These DIY artists are making a name for themselves

Updated on: 16 September,2018 08:46 AM IST  |  Mumbai
Aastha Atray Banan | aastha.banan@mid-day.com

DIY art is back, and these artists, either on social media or YouTube are using basic stationary and discards to make greeting cards, lamps and even a vacuum cleaner

These DIY artists are making a name for themselves

Shreya Naik's Label Masala holds workshops on how to make slime, upcycling your denims and playing the drum with a bucket

Thirty-year-old engineering professor Navin Khambhala, aka #crazyNK has 1.2 million followers on YouTube. His recent videos on "how to make a Go-Kart" and "how to make a vacuum have got around 16 million and 25 million views respectively.


Shreya Naik
Shreya Naik Kapoor


Looking at the figures, you would be then surprised to know that these are all DIY projects Khambhala conducts at his home in Palampur in Himachal Pradesh. He used to teach at a city college but now is a full-time YouTuber. "Growing up I always had a keeda in me to make toys and such. My father also was a believer of doing things yourself. We have never called an electrician over," says the son of a school uniform shop owner.

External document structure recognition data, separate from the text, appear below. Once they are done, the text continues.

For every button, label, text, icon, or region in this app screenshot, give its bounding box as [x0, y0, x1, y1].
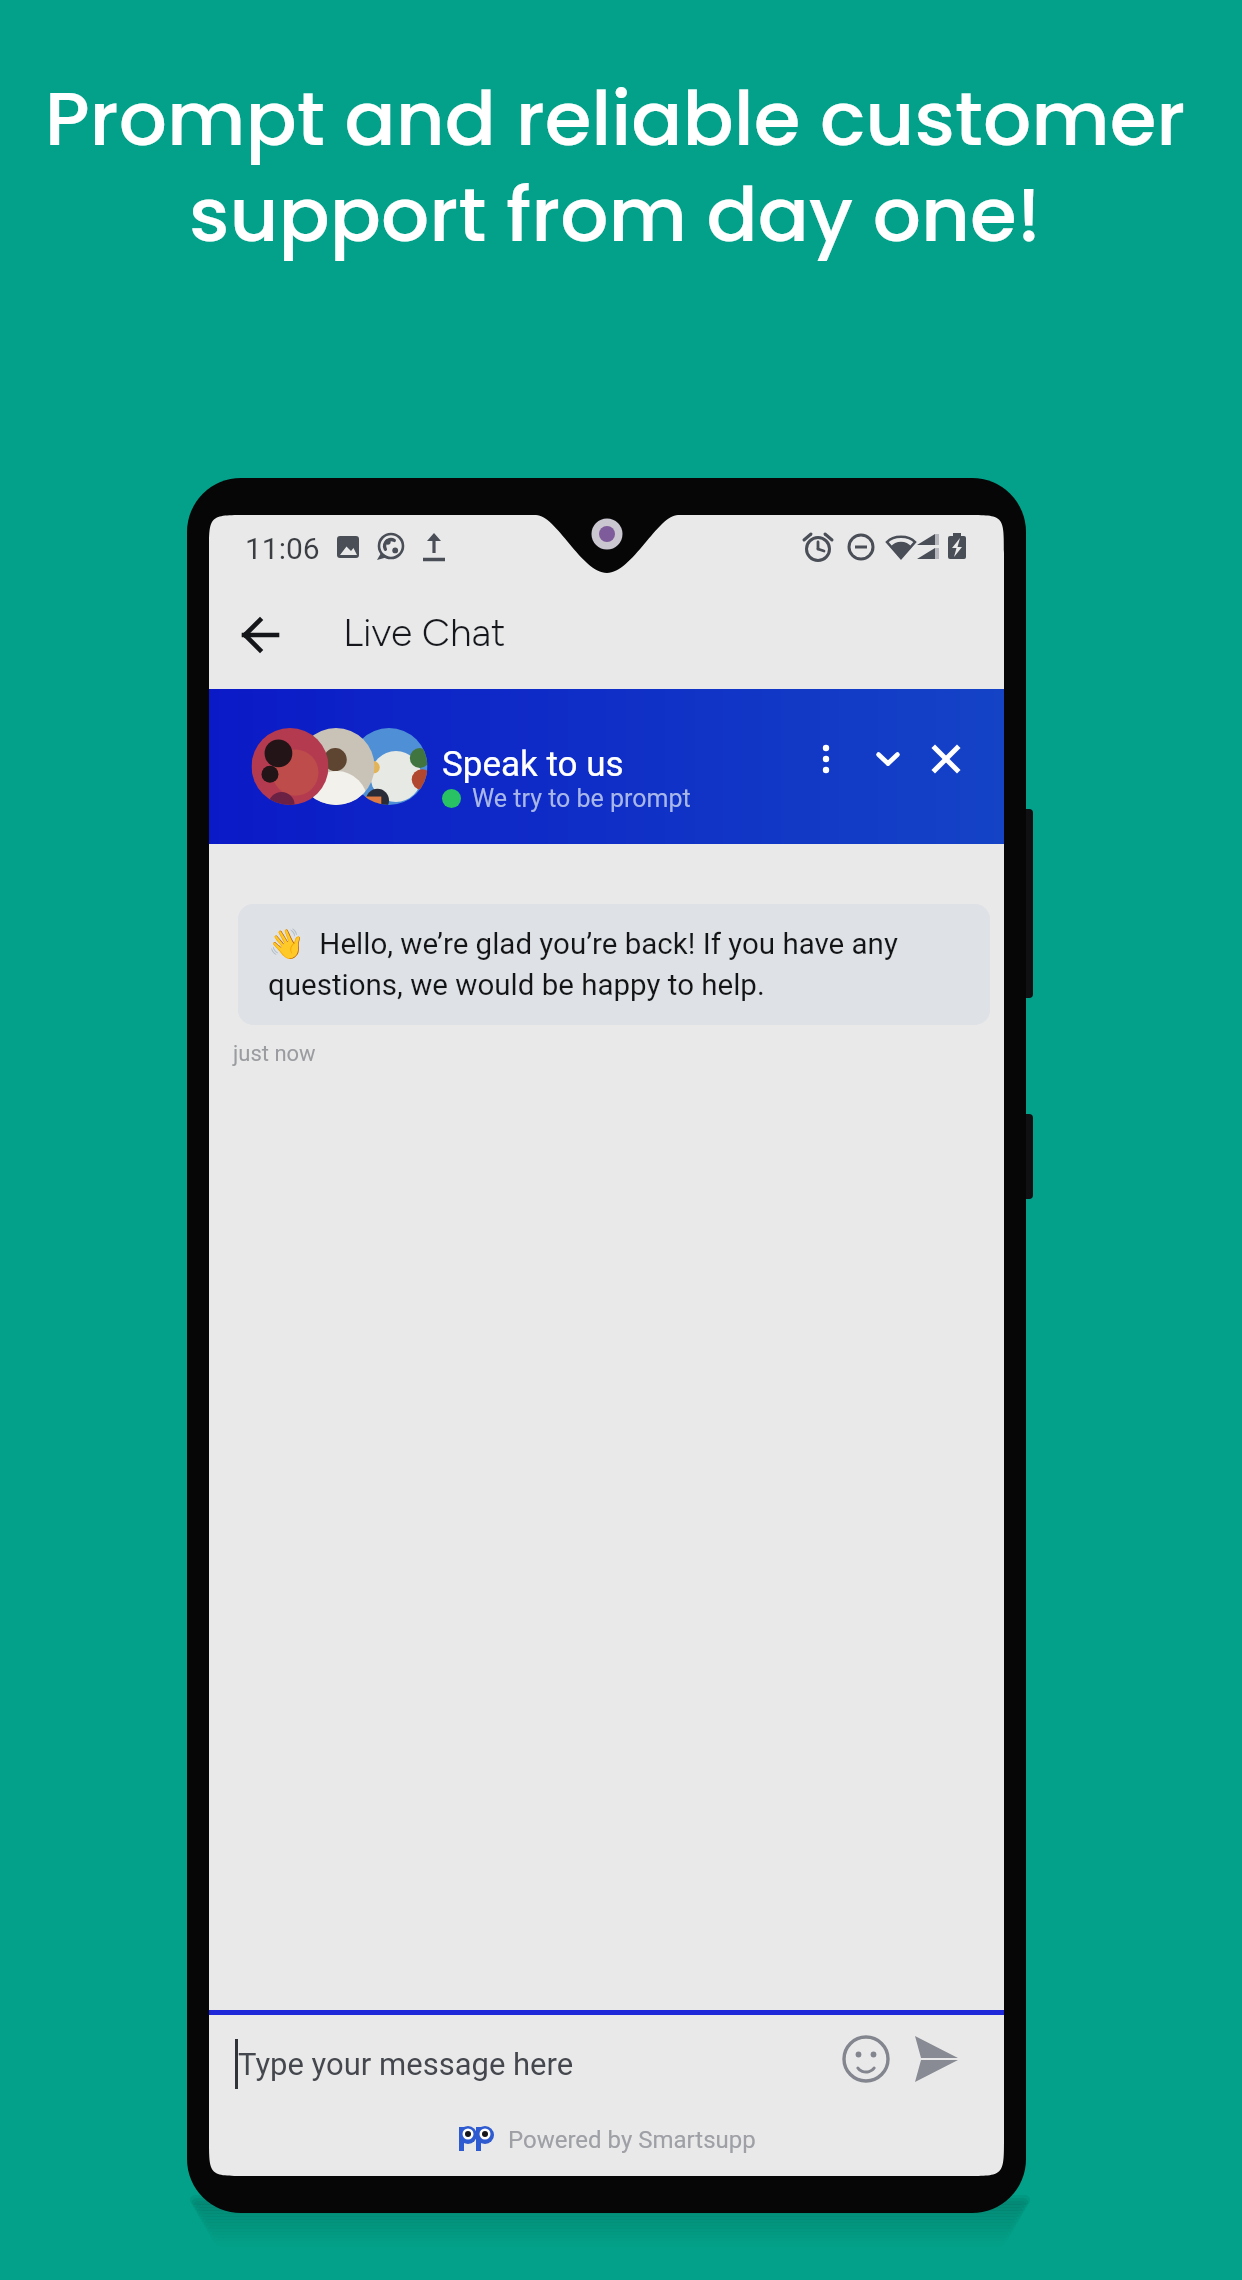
button[interactable]: Close [916, 729, 976, 789]
button[interactable]: Emoji [836, 2029, 896, 2089]
button[interactable]: Back [231, 606, 289, 664]
staticText: Prompt and reliable customer support fro… [0, 66, 1236, 268]
staticText: 11:06 [245, 531, 320, 566]
staticText: Type your message here [238, 2046, 574, 2082]
staticText: just now [233, 1041, 316, 1067]
button[interactable]: Minimize [858, 729, 918, 789]
staticText: Powered by Smartsupp [508, 2126, 756, 2154]
staticText: 👋 Hello, we’re glad you’re back! If you … [268, 927, 970, 1003]
staticText: Live Chat [343, 609, 506, 656]
button[interactable]: More options [796, 729, 856, 789]
staticText: Speak to us [442, 744, 624, 785]
staticText: We try to be prompt [472, 784, 691, 813]
button[interactable]: Send [906, 2029, 966, 2089]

Navin Khambhala will tell you how to make a vacuum cleaner all by yourself
Navin Khambhala will tell you how to make a vacuum cleaner all by yourself

When he started out in 2015, he'd upload almost a video a week, which vary from making toy versions of the Mars Rover and Hover Boards. His vacuum cleaner is made up of a plastic bottle, a nozzle and tape and such items you can get at a stationary and hardware shop. "Along with the toys, it's all about real-life application as well. I have stopped counting the comments I get. Many students follow me and recreate my stuff at college and school competitions," he laughs.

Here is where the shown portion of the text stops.